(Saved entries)
((

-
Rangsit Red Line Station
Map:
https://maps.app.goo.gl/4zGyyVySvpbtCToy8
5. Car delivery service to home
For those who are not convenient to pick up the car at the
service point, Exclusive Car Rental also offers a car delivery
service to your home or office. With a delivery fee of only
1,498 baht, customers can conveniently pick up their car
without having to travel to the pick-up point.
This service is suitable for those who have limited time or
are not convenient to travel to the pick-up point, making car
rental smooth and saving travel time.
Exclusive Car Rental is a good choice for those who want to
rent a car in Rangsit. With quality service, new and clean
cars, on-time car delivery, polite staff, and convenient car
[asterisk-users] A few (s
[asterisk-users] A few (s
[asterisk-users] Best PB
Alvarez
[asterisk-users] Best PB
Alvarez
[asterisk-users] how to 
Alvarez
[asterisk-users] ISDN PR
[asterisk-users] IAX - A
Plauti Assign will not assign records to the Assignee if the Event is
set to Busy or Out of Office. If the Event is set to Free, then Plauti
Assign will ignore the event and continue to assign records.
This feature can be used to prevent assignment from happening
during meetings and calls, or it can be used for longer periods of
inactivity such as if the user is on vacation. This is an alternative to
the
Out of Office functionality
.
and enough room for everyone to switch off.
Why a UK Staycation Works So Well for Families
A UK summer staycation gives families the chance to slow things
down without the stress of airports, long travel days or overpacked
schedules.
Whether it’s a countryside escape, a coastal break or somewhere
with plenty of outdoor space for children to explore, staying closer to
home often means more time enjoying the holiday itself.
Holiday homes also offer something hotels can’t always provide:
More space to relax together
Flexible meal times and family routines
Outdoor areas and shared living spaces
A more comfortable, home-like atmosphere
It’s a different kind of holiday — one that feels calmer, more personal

))
((

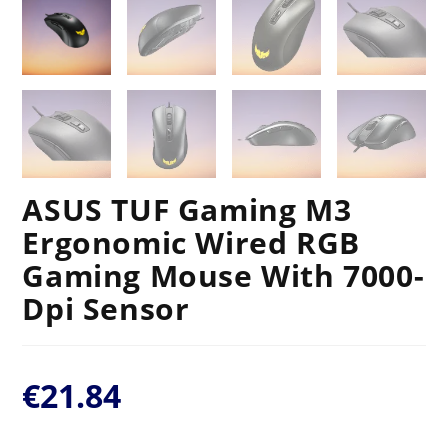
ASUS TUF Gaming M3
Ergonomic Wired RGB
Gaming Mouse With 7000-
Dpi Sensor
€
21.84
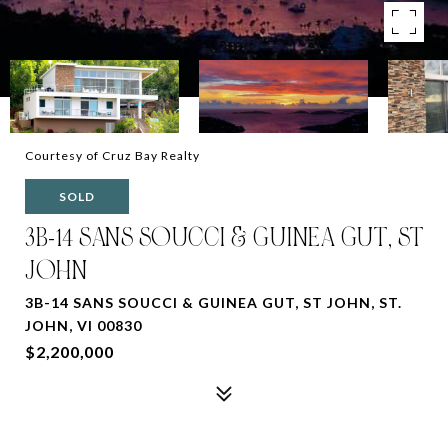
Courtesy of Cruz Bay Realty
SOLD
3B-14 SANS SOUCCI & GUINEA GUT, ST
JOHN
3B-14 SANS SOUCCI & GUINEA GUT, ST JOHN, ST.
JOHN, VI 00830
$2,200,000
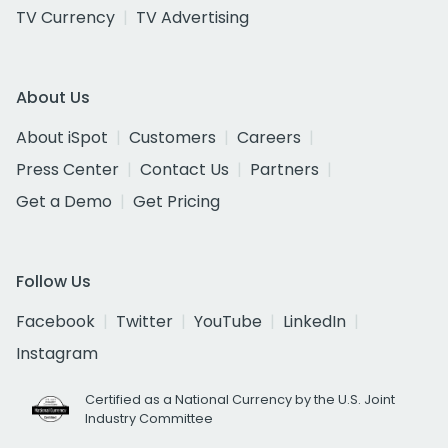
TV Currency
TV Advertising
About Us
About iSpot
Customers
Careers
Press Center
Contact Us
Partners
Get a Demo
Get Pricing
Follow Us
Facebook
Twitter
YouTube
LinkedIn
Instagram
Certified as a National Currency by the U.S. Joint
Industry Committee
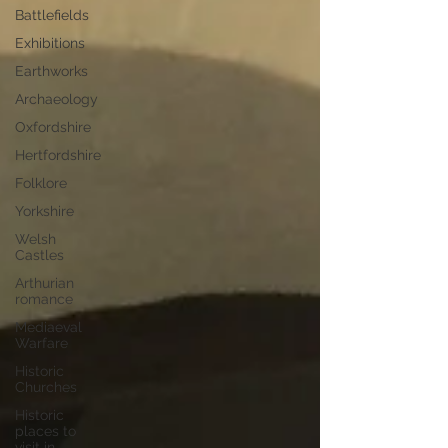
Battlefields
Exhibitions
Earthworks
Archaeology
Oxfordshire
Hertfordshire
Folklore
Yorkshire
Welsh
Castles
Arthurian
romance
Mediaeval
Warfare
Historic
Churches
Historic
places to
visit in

))
((

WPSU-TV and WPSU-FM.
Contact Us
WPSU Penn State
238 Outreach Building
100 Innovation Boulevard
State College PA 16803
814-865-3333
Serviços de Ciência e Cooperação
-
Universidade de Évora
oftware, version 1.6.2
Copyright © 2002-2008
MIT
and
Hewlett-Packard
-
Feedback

))

Task requirements:
Locate the word "This" in the records and collect each line it appears in.

Exercise solution:
This service is suitable for those who have limited time or
This feature can be used to prevent assignment from happening
inactivity such as if the user is on vacation. This is an alternative to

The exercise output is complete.